→ **RECORDS PROVIDED**:

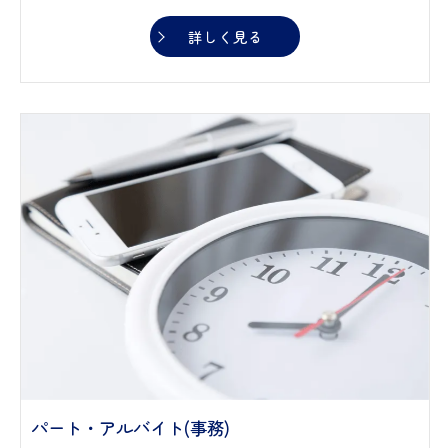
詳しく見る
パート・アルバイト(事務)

--

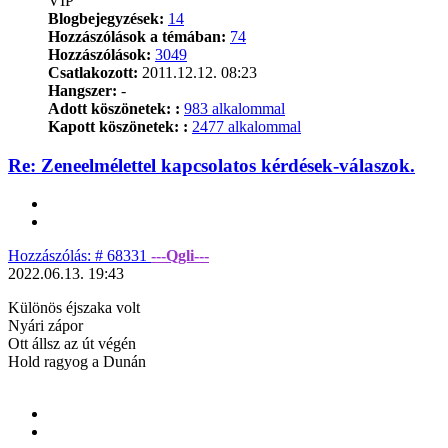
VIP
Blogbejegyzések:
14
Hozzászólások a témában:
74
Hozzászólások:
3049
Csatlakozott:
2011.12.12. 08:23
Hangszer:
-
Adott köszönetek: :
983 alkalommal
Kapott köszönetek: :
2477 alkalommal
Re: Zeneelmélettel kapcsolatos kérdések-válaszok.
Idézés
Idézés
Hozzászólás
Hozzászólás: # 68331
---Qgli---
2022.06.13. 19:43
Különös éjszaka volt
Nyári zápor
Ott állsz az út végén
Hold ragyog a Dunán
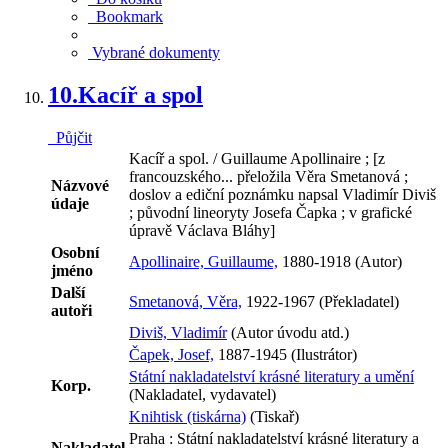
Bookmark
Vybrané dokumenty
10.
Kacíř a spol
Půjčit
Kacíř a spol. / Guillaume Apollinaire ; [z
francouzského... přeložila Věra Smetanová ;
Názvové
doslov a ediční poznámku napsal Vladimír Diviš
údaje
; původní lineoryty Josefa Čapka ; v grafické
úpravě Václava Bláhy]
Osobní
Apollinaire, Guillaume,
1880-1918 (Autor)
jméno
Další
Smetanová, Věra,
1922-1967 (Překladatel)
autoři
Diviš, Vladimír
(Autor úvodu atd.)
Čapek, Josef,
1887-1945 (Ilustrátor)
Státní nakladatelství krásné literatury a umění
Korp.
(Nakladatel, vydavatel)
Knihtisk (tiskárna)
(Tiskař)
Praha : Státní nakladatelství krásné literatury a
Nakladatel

--

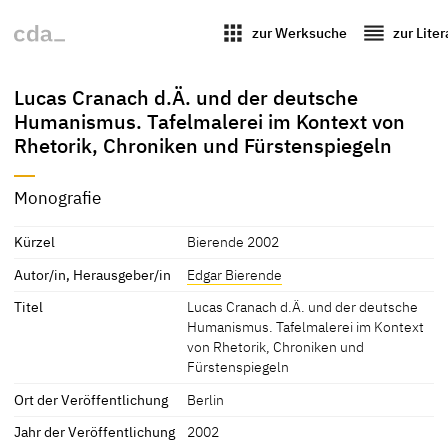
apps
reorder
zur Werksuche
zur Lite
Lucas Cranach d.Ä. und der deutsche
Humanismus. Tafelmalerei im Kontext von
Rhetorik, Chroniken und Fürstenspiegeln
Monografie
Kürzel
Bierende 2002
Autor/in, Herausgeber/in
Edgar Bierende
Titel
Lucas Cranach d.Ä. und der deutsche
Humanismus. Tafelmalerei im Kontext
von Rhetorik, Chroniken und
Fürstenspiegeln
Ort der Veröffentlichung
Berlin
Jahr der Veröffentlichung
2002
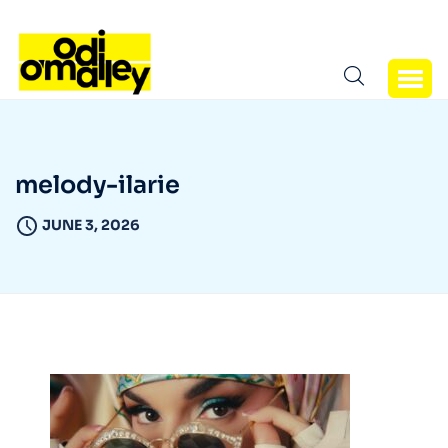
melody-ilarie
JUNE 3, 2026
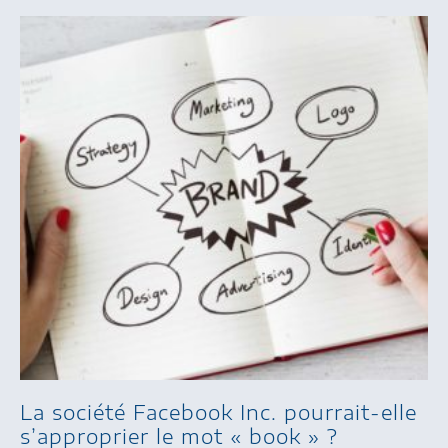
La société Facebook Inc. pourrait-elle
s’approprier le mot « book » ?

→ **PROMPT**:
The reply should be nothing but the number of lines in the entries that include "krásné".

→ **RESULT FOR THIS EXERCISE**:
2